The iphone: the next big thing in mobile marketing?

Right now, most advertising agencies that I speak to about mobile marketing have one interest: iphone apps. So is it the way forward for mobile marketing?

On the plus side, a well produced app can engage people and become a good piece of viral marketing. Last year’s big success was the ipint. The concept was simple (and borrowed from someone else), which as that your iphone became a pint of beer that you could ‘virtually’ drink. It was the kind of thing that everyone showed to their mates in the pub. So not only did the iphone owners get to play with it, but half a dozen of their friends also saw it.

The level of app downloads from the Apple appstore speaks for itself. And on the back of that many brands such as Nike to the BBC have produced some good apps for the phone.

But how much business does it generate? Is it really something that enhances a brand?

A few interesting facts about the iphone suggest that there is little to gain in marketing terms from creating an app.

In the UK there are around 1.5 million iphones. Quite a few, but there are double the number of Blackberry’s out there. And when you look at other manufacturers like Nokia, the iphone can be described as little more than niche.
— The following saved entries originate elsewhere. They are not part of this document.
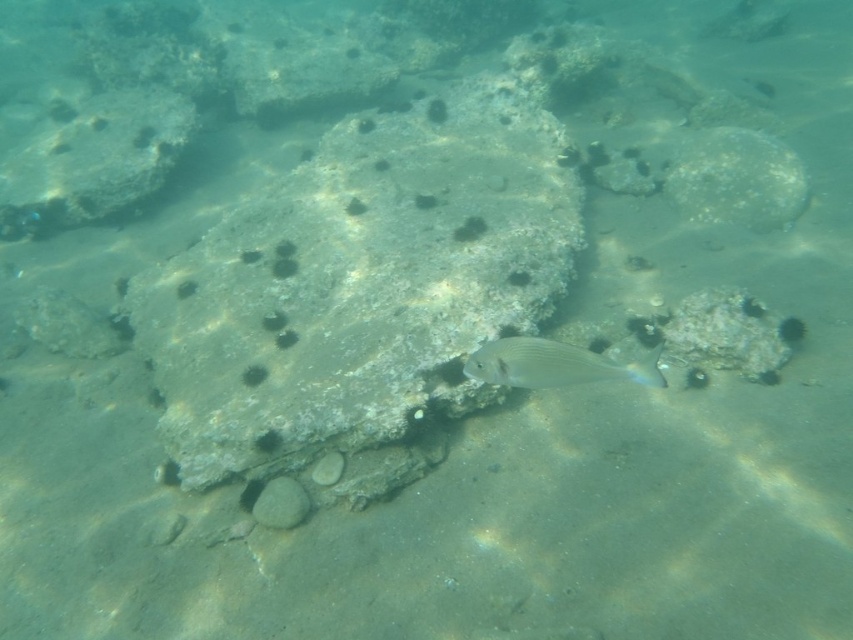 Is point (328, 333) farther from viewer compared to point (554, 365)?

Yes, point (328, 333) is farther from viewer.

Is gray rock at center to the right of silvery metallic fish at center from the viewer's perspective?

Incorrect, gray rock at center is not on the right side of silvery metallic fish at center.

Is point (498, 115) positioned behind point (479, 380)?

Yes, it is behind point (479, 380).

Image resolution: width=853 pixels, height=640 pixels. What are the coordinates of `gray rock at center` in the screenshot? It's located at (361, 284).

Is smooth gray rock at upper right taller than silvery metallic fish at center?

Yes, smooth gray rock at upper right is taller than silvery metallic fish at center.

Does smooth gray rock at upper right have a greater width compared to silvery metallic fish at center?

Yes.

Is point (764, 202) in front of point (543, 340)?

That is False.

The image size is (853, 640). I want to click on smooth gray rock at upper right, so click(x=735, y=179).

Is gray rock at center further to camera compared to smooth gray rock at upper right?

No, gray rock at center is closer to the viewer.

Does gray rock at center have a lesser height compared to smooth gray rock at upper right?

Incorrect, gray rock at center's height does not fall short of smooth gray rock at upper right's.

Is point (403, 116) more distant than point (758, 172)?

Yes, it is behind point (758, 172).

This screenshot has height=640, width=853. I want to click on gray rock at center, so click(361, 284).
An advertiser would say that the iphone represents and important group of opinion formers. That is true to some extent, but most of these are over 24 years old. After all the iphone is not cheap and is best used on a subscription.
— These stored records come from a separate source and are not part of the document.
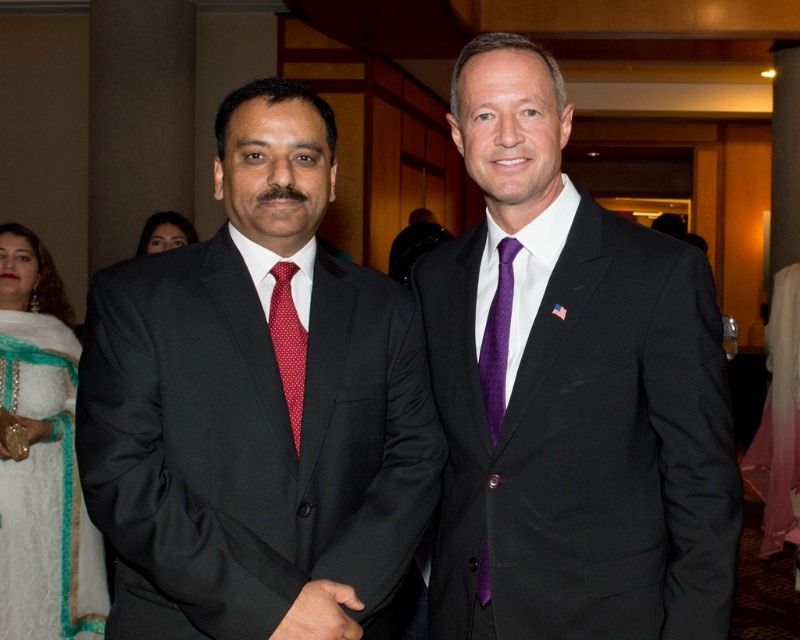 Question: Which point is closer to the camera taking this photo?

Choices:
 (A) (442, 266)
 (B) (333, 516)
 (C) (40, 476)
 (D) (277, 324)

Answer: (B)

Question: Which object appears farthest from the camera in this image?

Choices:
 (A) purple satin suit at center
 (B) matte black suit at center
 (C) red dotted fabric tie at left
 (D) purple textured tie at center

Answer: (D)

Question: Is matte black suit at center to the right of purple satin suit at center from the viewer's perspective?

Choices:
 (A) yes
 (B) no

Answer: (B)

Question: Considering the real-world distances, which object is farthest from the white lace dress at lower left?

Choices:
 (A) matte black suit at center
 (B) red dotted fabric tie at left
 (C) purple satin suit at center

Answer: (C)

Question: Does white lace dress at lower left appear over red dotted fabric tie at left?

Choices:
 (A) no
 (B) yes

Answer: (A)

Question: Considering the relative positions of matte black suit at center and purple textured tie at center in the image provided, where is matte black suit at center located with respect to purple textured tie at center?

Choices:
 (A) left
 (B) right

Answer: (A) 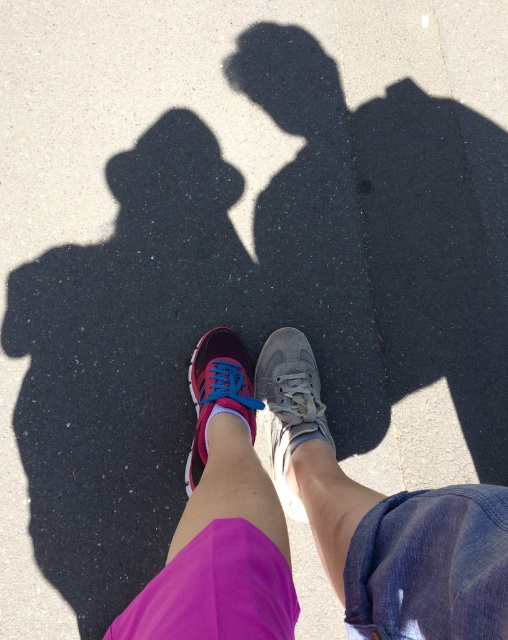 You are a photographer trying to capture a clear shot of the pink fabric shorts at lower center and the shiny pink running shoe at center. Since both are in motion, you need to know which one is closer to the camera to focus properly. Based on the scene, which object is closer?

The pink fabric shorts at lower center is closer to the camera because it is in front of the shiny pink running shoe at center.

You are a photographer trying to capture the shadow of the pink fabric shorts at lower center. Based on their position at point 0.817, 0.614, can you determine if the shadow is cast to the left or right of the shorts?

The pink fabric shorts at lower center is located at point (311,522). Since the shadow is cast in the direction away from the light source, but the exact direction isn

You are a photographer trying to capture the shadow of both the gray fabric sneaker at center and the shiny pink running shoe at center. Which shoe should you focus on first if you want to capture the shadow that is closer to the camera?

The gray fabric sneaker at center is located below the shiny pink running shoe at center, so its shadow is closer to the camera. Therefore, you should focus on the gray fabric sneaker at center first to capture its shadow. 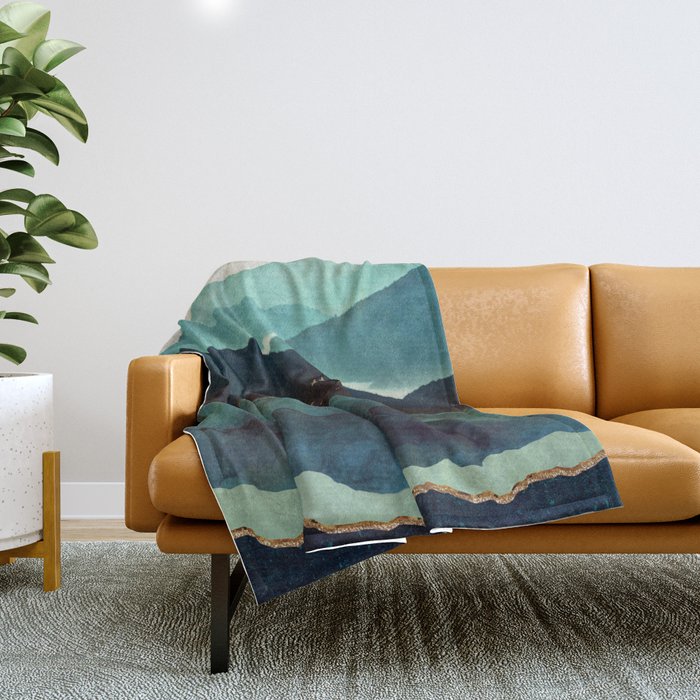 Locate an element on the screen. This screenshot has width=700, height=700. vegan leather couch is located at coordinates (164, 437).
More significantly figures from Comscore regarding iphone app usage revealed that 90% were used only one or never at all.

The other revealing figure from Comscore is that in Europe, over 70% of users are men. It would be a mistake for a women’s brand, such as a cosmetics company, to focus only on iphone apps, not to mention all those other products and services such as holidays or insurance where women often make decisions for a household.

So, the iphone app offers some fun branding opportunities, but as a long terms serious marketing medium I think its potential is limited.

Feeling the SMS strain?

Writing in 160 characters, Alan Pascoe suggests that the networks will have trouble coping with the continued rise of SMS.

The problem is that whilst SMS has steadily increased (38% per year in the UK for example), the margins have decreased due to bundles and flat rate tariffs. He suggests that major investment in an SMS network is needed for the mobile networks to cope.

From a mobile marketing point of view, it is also significant. Not only have peer to peer text messages increased, but business SMS and mobile marketing are also on the rise. Even in the current economic climate, the opportunities for cost savings or increased customer retention are attracting many businesses to the channel.